- Posts: 2114
- Joined: Sep 7th, 2009 5:31 pm
- Tell us about your Corvette: 1971 Coupe, restoration in progress.
- Location: Waterboro, Maine
I've spent the last several weekends wiring the engine in preparation to get it started. So far I've just roughly routed the wires and made the necessary connections to run the engine. My plan is to get everything final wired and cleaned up once I've verified the engine is running properly.
After getting everything set up and ready to go I checked the engine fluids and pulled the distributor to prime the engine. After spinning the primer for a good 2 minutes or so I dropped the distributor back in, gave everything a once over, and turned the key. The engine turned over a couple times and... nothing. Maybe a couple backfires out of the carb but that's it. Long story short I got my timing all screwed up when I pulled the distributor. I had added a temporary alignment mark on the distributor flange and manifold as a go by but, for reasons that quickly became apparent after thinking about it for more than 2 minutes, that just doesn't work.

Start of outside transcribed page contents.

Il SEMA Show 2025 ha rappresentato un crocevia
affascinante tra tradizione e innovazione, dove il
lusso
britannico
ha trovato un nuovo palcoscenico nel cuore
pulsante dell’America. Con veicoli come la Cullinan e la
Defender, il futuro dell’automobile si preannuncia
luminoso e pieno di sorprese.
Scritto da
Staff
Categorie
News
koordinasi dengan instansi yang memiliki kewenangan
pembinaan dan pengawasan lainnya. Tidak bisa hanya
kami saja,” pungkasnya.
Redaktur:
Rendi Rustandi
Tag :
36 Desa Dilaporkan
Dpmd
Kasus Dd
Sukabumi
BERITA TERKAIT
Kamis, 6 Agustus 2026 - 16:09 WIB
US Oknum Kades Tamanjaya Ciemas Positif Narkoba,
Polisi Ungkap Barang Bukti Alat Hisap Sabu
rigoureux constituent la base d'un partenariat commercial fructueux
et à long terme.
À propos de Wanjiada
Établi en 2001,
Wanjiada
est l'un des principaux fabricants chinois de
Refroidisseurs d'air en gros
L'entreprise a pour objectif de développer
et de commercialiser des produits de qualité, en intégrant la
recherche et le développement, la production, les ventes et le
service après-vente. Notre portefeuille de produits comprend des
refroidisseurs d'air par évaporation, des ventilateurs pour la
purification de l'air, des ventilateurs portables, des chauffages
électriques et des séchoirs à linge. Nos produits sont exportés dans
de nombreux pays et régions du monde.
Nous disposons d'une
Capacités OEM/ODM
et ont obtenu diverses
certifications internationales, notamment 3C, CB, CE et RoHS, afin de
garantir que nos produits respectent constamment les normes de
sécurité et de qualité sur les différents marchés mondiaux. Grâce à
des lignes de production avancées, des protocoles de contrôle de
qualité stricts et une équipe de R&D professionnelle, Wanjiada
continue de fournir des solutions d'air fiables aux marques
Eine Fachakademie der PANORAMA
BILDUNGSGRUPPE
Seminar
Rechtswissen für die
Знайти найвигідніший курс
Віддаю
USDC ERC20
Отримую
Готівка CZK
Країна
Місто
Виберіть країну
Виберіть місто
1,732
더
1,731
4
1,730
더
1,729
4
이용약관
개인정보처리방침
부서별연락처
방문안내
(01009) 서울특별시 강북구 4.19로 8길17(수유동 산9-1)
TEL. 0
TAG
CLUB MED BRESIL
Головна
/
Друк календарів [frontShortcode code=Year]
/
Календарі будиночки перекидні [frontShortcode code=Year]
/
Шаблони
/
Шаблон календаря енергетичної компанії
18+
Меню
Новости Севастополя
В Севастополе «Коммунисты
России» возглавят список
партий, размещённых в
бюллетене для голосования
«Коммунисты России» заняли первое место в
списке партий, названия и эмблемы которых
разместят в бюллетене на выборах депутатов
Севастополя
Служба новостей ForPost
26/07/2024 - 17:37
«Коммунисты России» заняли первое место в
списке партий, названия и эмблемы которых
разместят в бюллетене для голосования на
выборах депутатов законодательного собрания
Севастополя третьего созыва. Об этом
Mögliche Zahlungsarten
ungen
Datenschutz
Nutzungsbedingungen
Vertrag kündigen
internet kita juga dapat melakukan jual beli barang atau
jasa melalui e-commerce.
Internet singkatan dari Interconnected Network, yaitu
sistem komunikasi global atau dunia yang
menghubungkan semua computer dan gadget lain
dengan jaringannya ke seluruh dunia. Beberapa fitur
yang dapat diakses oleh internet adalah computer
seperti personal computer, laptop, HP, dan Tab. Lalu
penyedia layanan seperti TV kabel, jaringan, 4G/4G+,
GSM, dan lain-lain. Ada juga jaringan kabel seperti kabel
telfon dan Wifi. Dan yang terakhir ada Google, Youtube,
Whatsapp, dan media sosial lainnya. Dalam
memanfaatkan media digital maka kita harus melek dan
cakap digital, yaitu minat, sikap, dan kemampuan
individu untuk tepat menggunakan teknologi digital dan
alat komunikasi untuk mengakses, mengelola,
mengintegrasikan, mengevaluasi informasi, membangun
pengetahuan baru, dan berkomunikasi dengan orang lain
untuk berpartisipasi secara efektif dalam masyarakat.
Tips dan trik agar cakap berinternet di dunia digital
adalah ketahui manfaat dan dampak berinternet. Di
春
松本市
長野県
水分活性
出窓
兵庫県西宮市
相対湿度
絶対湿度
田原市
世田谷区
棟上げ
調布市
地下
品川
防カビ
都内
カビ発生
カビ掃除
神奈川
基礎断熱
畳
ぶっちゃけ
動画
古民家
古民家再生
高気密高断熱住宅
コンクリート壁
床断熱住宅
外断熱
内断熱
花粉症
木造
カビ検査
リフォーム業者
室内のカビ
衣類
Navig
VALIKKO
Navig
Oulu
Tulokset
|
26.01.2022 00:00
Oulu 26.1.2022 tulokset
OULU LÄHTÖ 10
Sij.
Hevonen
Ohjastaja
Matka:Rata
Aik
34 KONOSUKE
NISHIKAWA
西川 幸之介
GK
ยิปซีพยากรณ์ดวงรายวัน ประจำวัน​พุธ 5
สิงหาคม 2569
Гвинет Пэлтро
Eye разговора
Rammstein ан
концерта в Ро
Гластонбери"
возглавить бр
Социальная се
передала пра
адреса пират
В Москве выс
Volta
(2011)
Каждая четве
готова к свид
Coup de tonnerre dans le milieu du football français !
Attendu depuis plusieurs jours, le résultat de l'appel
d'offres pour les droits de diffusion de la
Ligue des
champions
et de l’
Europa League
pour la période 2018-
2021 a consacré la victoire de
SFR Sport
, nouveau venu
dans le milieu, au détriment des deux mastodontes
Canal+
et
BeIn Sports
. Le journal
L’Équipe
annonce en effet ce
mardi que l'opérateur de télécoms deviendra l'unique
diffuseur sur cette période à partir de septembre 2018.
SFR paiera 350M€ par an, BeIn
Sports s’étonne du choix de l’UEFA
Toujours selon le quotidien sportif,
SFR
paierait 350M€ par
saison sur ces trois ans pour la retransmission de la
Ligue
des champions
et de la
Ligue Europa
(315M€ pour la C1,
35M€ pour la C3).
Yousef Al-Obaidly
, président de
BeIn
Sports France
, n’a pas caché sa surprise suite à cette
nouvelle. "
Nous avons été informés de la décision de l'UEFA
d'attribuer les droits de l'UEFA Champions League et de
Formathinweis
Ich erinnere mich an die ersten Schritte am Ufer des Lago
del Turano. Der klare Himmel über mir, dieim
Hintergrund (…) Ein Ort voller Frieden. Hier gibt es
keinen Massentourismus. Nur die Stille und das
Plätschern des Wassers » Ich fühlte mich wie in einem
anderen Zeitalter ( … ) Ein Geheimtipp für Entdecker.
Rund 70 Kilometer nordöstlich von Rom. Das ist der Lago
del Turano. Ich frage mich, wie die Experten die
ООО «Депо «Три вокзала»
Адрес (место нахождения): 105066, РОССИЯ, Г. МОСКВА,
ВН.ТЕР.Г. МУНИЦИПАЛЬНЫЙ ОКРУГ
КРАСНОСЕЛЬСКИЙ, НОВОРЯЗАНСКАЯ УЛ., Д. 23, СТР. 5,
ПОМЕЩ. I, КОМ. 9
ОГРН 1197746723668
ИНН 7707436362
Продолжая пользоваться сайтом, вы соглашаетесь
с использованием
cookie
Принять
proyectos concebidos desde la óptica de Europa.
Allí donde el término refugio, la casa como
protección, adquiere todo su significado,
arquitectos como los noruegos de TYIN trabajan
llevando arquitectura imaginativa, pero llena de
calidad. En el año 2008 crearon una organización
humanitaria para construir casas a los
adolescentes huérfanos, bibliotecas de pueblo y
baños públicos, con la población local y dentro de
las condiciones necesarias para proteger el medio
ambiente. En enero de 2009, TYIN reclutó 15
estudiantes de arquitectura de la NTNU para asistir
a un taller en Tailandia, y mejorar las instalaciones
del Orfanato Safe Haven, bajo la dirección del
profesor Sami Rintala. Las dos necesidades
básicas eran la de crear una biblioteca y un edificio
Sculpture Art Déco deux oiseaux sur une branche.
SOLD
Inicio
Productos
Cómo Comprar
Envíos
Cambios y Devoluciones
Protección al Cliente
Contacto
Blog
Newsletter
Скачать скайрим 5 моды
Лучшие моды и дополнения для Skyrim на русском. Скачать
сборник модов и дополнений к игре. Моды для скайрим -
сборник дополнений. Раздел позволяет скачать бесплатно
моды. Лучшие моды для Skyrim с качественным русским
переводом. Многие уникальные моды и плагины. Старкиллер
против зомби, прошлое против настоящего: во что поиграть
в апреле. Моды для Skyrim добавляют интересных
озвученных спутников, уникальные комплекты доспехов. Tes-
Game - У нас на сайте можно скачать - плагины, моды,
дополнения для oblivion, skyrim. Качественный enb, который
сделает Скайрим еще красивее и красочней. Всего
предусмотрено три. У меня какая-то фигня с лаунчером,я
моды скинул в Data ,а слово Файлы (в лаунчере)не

I ended up pulling the plug from cylinder #1, found top dead center on the compression stroke, and then backed the engine back it down to 8 degrees before top dead center. From there I dropped in the distributor and aligned the distributor rotor with the terminal for cylinder #1. After getting the plug wires reconnected I gave the carb a few squirts, turned the key,and the engine fired right to life. I was pretty impressed! After not being started for two years it turned over 3 or 4 times at most before starting. Pretty cool! The engine ran like a top and I brought it up to temperature to make sure the electric fans kicked on at the right temperature. After a good 5-10 minute run in the garage I turned it off and was pretty happy over all. I even managed to take this quick video. https://youtu.be/FvG4M3C8mog I'm running headers and partial exhaust (no mufflers) but it wasn't as loud as I expected. The microphone on my camera didn't like it though - it got a bit staticy. Either way I thought it sounded pretty good.
However, I learned long ago that these restorations are never without their issues. I have two that I need to deal with.
First is the engine timing. This one has me really scratching my head. I set my initial timing manually as described above and the engine runs great. However, when I put the timing gun on the balancer (with the timing gun set to 0 degrees of advance) it's reading 40 degrees of initial timing and 60 degrees total . Obviously this isn't right, the engine just wouldn't be running if it was. I verified the balancer hasn't slipped so I'm beginning to wonder if my timing gun is bad. I've been scratching my head about this one for a couple days now and haven't figured it out. Any ideas?
Second is my water pump. Going way back to when I dynoed the engine I had an issue under high RPMs (4,000-5,000) where the backing plate on the water pump allowed water to spray out under pressure. Basically, the backing plate would flex under pressure and allow water to escape. Once the RPMs were brought down the leak stopped and everything was fine. I chalked it up to the fact that I bought a low budget water pump so I bought a different brand and replaced it. Fast forward to this weekend and, you guessed it, same thing. Water spraying out at about 4,000 RPM. Now I highly doubt that two water pumps made by different manufacturers would have this same defect so I'm wondering if it's something specific to my car that's causing too much pressure to build in the water pump. I have removed the bypass hose from the manifold to the water pump but that's a pretty common modification and I haven't heard lots of stories of people having issues with their pumps. I could remove the thermostat all together to eliminate pressure but that doesn't seem like a great solution. At a minimum, I plan to pull the water pump, remove the backing plate, roughen up the mating surfaces, and install a new gasket with some red RTV sealant. I've also thought about removing the backing plate from the first water pump and possibly adding it to the current water pump over the existing backing plate - basically putting two backing plates on my existing pump to reduce flexing in the pump. However, I'm not sure how effective this would be or if it would even clear the timing cover.
Anyways, I'm open to ideas and suggestions! Hopefully I'll be able to get back into this next weekend and continue to make some progress. If I got the brakes hooked up I'd actually be able to drive it!